Dez passos mais à frente, um cenário Dantesco. Duas mil crianças corriam desenfreadas por todo o lado. Gritos, berros, choros e pontapés. Uma meia dúzia de anões e duas dúzias de elfos tentavam controlar as hostes, sem sucesso.

Quanto mais me embrenhava na Vila Natal, pior me parecia. Crianças penduradas em candeeiros com a forma de “bengalas”. Uma duende, velha e gorda, passava um raspanete num grupo de 3 gaiatos, que estavam a tentar arrancar a cabeça a uma rena de plástico. Dois homens, vestidos de Pai Natal, trocavam de turno em frente a um grupo de crianças de 3 ou 4 anos. Quase que juro que ouvi um dos miúdos dizer:
«Mamã… Se há dois Pais Natais?! Então porque é que nenhum deles vai lá a casa?»
Uma pouca-vergonha, meus amigos… Aquela Vila Natal é o terror de qualquer avô, avó, pai, mãe, filho ou sobrinho…
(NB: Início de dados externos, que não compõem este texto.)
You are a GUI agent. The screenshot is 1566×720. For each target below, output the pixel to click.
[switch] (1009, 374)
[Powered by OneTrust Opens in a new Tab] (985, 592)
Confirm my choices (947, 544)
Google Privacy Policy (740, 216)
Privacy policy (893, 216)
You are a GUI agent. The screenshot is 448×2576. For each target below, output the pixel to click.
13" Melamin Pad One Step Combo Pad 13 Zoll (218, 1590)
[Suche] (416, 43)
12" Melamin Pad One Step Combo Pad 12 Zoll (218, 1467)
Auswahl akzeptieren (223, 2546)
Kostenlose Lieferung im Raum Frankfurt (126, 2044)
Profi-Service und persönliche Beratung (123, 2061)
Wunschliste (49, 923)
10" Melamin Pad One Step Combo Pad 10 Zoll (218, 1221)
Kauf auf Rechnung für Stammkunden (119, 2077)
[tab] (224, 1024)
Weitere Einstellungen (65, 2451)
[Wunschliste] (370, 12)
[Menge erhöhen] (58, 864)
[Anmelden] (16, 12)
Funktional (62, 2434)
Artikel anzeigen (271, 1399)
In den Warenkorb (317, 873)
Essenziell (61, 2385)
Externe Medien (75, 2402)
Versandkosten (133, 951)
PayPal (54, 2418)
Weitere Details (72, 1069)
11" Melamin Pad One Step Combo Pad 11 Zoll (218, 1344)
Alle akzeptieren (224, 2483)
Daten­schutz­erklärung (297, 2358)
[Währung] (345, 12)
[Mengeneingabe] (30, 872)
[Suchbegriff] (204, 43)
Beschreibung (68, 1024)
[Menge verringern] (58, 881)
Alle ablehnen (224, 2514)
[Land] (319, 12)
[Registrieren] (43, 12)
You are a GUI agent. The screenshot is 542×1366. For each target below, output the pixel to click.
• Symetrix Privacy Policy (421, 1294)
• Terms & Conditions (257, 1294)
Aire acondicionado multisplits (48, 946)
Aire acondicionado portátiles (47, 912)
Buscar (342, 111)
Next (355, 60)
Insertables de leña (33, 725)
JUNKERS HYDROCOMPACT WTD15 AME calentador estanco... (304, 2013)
Desisti. Acabei por me vir embora. Mas desengane-se se julga que sair do recinto foi pêra doce. Sentia-me como um estudante universitário, a banhos, na praia do Meco. Magotes e magotes de pessoas empurravam-me contra a minha vontade, carrinhos de bebé atropelavam os meus preciosos pés, anões davam-me encontrões na genitália para tentarem respirar. Até que, com um tremendo esforço, lá consegui submergir junto de um grupo de senhoras idosas para depois emergir já lá fora. Estava vivo! Vivo e livre da Vila Natal…

Por isso amigo leitor, se por acaso ainda não teve a oportunidade ir a Óbidos, visitar a Vila Natal, faça um esforço, dê um pulinho por lá. Quem sabe se este não será o programa ideal para o seu próximo fim-de-semana. (Eh! Eh! Ou então, não!)